** Opening Records supplied block **

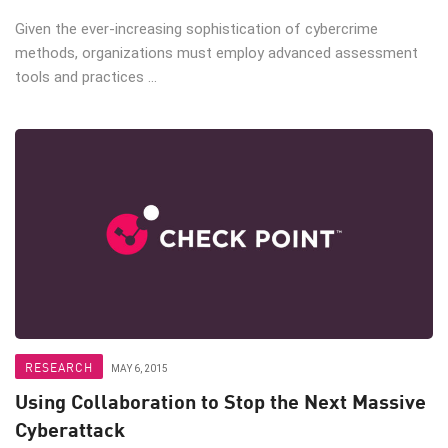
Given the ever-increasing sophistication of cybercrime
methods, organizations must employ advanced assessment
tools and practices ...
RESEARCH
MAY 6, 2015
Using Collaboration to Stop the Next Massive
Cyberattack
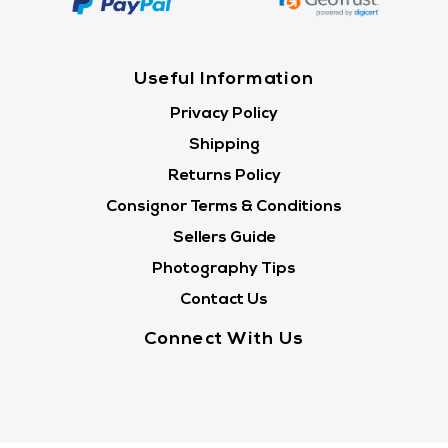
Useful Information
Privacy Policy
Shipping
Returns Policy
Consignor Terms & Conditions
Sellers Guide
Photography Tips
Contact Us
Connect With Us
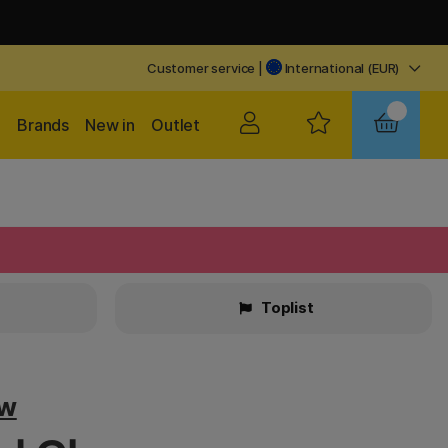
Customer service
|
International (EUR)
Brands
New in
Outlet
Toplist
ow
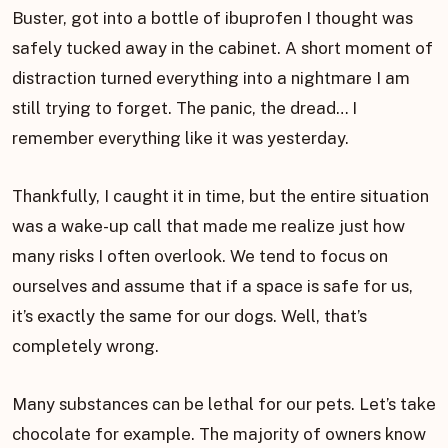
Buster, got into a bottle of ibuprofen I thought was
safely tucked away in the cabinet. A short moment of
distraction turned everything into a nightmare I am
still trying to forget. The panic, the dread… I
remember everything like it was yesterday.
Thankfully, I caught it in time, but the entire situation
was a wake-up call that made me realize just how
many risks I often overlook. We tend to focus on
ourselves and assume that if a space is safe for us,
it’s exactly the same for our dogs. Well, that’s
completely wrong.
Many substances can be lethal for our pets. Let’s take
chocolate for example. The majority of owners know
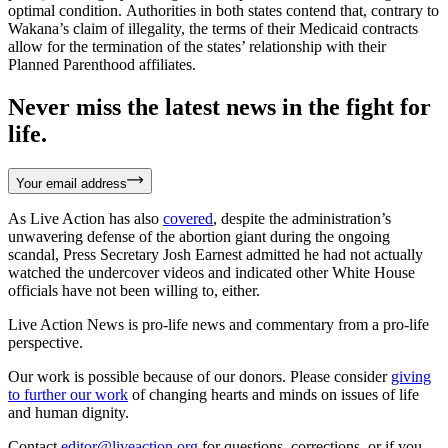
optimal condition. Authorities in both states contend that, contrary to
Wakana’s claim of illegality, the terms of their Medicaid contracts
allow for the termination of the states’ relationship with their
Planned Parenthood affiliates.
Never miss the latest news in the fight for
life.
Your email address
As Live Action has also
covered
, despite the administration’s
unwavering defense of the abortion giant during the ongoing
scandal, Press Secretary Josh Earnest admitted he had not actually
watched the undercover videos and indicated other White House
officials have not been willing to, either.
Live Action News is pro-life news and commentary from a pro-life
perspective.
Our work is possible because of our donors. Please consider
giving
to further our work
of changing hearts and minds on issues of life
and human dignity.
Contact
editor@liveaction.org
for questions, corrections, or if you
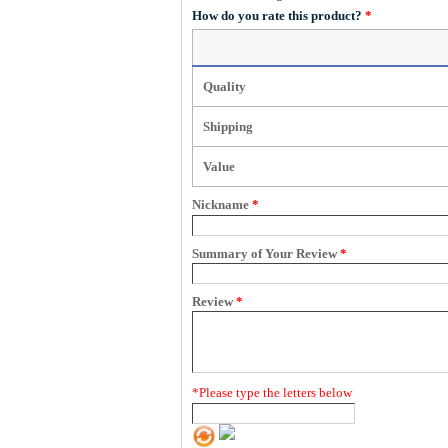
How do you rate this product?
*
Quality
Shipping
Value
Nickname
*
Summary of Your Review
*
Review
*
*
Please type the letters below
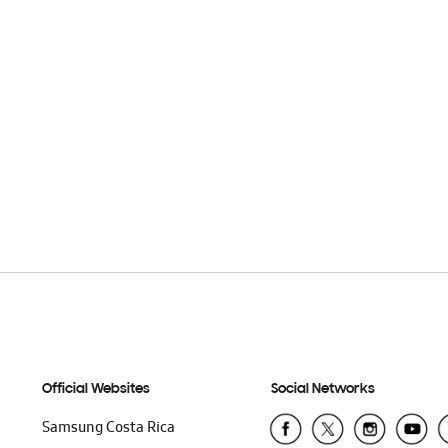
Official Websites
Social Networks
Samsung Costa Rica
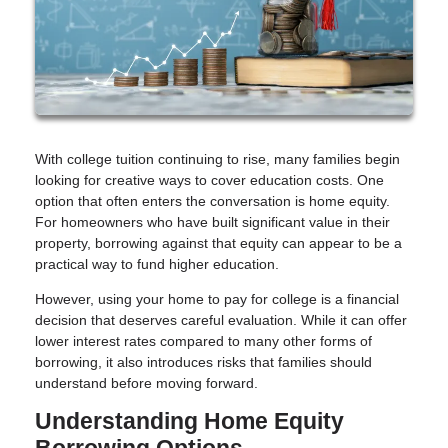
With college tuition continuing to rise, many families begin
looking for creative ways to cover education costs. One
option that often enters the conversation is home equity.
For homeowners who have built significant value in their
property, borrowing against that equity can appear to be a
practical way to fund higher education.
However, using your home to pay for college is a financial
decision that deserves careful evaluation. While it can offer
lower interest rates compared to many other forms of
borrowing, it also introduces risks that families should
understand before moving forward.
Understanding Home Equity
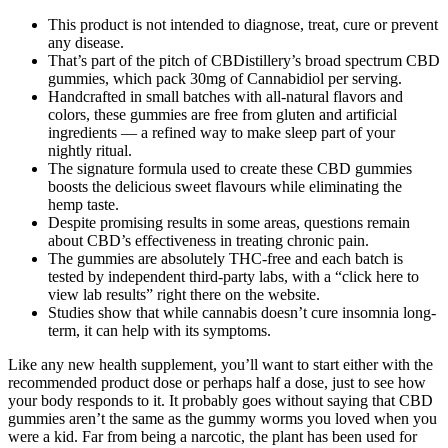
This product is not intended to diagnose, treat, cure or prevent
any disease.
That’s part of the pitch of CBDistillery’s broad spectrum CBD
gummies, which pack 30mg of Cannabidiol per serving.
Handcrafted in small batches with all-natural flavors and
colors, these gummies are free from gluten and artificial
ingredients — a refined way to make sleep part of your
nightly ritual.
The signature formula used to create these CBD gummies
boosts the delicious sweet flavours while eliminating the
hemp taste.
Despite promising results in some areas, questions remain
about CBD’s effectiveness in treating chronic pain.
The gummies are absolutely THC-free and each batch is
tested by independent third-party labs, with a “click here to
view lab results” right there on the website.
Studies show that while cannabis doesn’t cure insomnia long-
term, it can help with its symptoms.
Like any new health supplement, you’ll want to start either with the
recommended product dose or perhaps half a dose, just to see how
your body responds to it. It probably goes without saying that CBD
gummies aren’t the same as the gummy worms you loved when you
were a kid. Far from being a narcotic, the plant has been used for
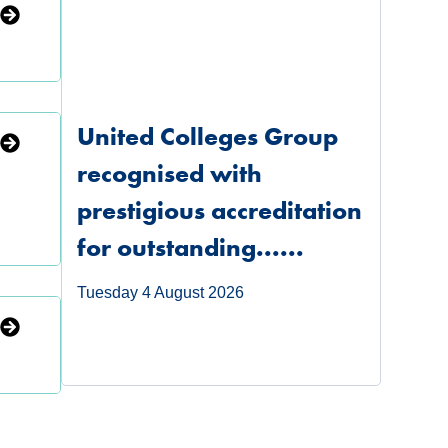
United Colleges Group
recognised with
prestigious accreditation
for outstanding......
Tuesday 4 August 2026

** Closing Records supplied block **
** Opening Records supplied block **

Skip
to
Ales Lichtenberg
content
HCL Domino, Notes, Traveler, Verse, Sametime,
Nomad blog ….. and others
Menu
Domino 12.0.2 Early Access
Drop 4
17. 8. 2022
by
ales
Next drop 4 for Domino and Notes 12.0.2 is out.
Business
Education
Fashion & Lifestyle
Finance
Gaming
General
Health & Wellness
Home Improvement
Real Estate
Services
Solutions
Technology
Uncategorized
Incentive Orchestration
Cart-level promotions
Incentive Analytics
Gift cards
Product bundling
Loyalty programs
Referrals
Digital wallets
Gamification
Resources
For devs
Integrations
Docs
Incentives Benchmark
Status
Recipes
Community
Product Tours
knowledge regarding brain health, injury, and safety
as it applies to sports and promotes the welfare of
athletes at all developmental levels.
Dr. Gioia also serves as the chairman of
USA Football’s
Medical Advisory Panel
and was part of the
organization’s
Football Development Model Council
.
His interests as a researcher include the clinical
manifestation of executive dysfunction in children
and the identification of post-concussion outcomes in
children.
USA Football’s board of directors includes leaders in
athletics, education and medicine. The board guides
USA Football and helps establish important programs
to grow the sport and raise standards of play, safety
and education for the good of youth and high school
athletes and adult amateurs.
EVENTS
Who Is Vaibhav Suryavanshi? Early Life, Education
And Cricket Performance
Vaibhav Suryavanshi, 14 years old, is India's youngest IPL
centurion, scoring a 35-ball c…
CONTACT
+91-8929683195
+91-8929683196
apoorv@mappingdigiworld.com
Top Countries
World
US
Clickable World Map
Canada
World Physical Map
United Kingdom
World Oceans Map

** Closing Records supplied block **
** Opening Records supplied block **

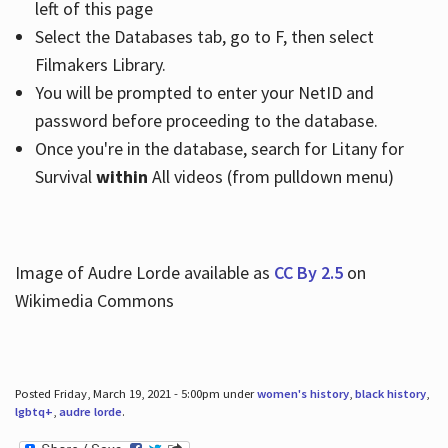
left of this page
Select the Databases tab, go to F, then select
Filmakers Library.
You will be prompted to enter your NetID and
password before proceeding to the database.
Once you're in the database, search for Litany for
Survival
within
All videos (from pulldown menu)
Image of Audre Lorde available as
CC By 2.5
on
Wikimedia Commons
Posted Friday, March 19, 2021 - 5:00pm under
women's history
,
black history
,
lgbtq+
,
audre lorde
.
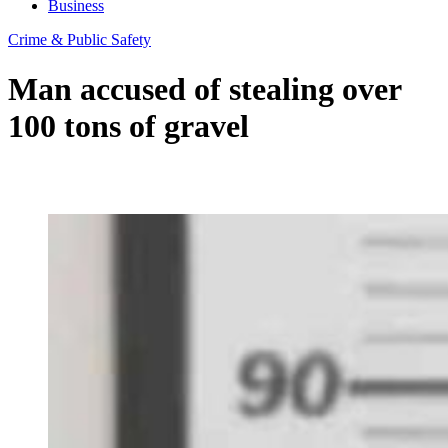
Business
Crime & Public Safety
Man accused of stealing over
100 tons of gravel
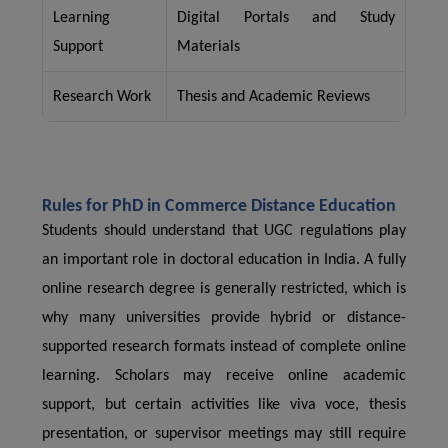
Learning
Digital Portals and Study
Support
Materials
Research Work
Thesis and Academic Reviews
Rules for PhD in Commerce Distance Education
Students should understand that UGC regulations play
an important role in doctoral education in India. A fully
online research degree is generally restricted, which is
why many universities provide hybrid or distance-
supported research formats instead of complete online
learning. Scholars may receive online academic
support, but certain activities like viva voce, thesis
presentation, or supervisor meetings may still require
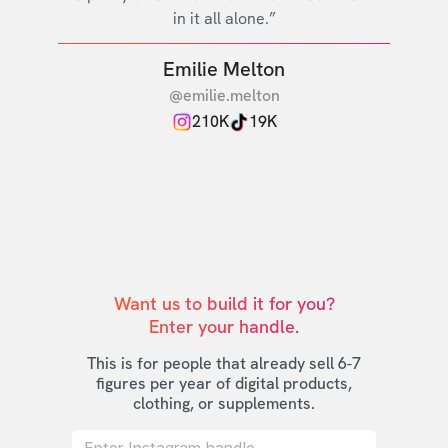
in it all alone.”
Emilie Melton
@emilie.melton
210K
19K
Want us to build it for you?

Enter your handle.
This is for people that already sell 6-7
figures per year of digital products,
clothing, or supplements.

** Closing Records supplied block **

▶ **Task to complete**
Starting at the line containing "many risks I" and stopping at the line containing "perspective.", output every line above exactly, both ends included, with pictures omitted.

▶ **Answer to this problem**
many risks I often overlook. We tend to focus on
ourselves and assume that if a space is safe for us,
it’s exactly the same for our dogs. Well, that’s
completely wrong.
Many substances can be lethal for our pets. Let’s take
chocolate for example. The majority of owners know
optimal condition. Authorities in both states contend that, contrary to
Wakana’s claim of illegality, the terms of their Medicaid contracts
allow for the termination of the states’ relationship with their
Planned Parenthood affiliates.
Never miss the latest news in the fight for
life.
Your email address
As Live Action has also
covered
, despite the administration’s
unwavering defense of the abortion giant during the ongoing
scandal, Press Secretary Josh Earnest admitted he had not actually
watched the undercover videos and indicated other White House
officials have not been willing to, either.
Live Action News is pro-life news and commentary from a pro-life
perspective.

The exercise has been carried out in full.